# October Kenpo Camp



## Datu Tim Hartman (Aug 30, 2001)

October 26th-28th, AMERICAN KARATE STUDIO Presents the: 8th Annual Fall Fling Karate Camp 2001. Huk Planas 9th, Frank Trejo 9th, Lee Wedlake 8th, Sean Kelley 6th, Zack Whitson 5th, Carl Meeks, and Special Guest Ed Parker, Jr. Camp Fee Including Banquet $109.00 before October 15th or $129.00 up to the day of the event. To Register for Camp: CALL: 215-361-CHOP (2467) 

*The Renegade*


----------



## GouRonin (Aug 31, 2001)

I plan on being there too. I hope to see as many Kenpoists as possible. Plus I want to get some work in with Mr. Hartman or failing that that damn "Renegade" will have to suffice.


----------



## Datu Tim Hartman (Aug 31, 2001)

That's Mr. Renegade to you!!!


----------



## GouRonin (Aug 31, 2001)

Hey, you stay in your little section of this board and I'll stay in mine.  

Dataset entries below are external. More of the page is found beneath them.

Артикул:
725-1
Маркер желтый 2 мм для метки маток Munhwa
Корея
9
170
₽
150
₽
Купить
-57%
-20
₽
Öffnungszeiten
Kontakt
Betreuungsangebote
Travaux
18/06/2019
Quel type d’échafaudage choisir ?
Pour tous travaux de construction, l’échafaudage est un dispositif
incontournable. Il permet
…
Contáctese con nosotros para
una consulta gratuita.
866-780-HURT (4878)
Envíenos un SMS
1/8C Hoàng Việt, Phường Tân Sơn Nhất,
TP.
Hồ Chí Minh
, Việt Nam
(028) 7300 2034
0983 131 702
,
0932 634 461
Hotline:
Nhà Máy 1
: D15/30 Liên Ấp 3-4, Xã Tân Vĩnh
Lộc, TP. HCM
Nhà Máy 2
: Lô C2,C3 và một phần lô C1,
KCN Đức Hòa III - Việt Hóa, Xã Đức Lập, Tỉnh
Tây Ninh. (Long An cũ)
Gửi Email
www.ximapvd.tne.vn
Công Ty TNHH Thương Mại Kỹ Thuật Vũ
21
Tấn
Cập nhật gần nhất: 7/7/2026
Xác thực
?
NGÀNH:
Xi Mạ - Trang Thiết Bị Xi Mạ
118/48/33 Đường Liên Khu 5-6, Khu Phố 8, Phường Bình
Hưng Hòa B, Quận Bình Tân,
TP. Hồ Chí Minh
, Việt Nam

Cappi was all excited as this will be the first camp he gives with his new promotion.

P.S. - remember to bring a jock this time. There will be no excuses. What is with these stick guys and not wearing jocks?


----------



## Datu Tim Hartman (Sep 1, 2001)

I see how it is. I get my yellow belt so you have to get one too!!! Listen why don't you just stick to your Canpo and leave me alone!!

The Renegade


----------



## GouRonin (Sep 1, 2001)

Canpo?!

Why must you knife guys always stab people in the back and twist it in? Huh?! Oh man...you KNOW I don't do that sheet and yet you always bring it up. 

In case you didn't notice this is the Kenpo section you weiner! Next thing you know you'll be siccing those 2 monsterous thugs you call dogs on me again in my sleep!

Of course I got my yellow belt. I'm just following in your good footsteps! Of course my yellow belt isn't quite as "round" as yours is oh mighty pudgy one. Heh heh heh...

Speaking of Kenpo variations I suppose I should keep on topic here. What do people think of changing traditional Kenpo material to suit personal use and then teaching that new system to others?


----------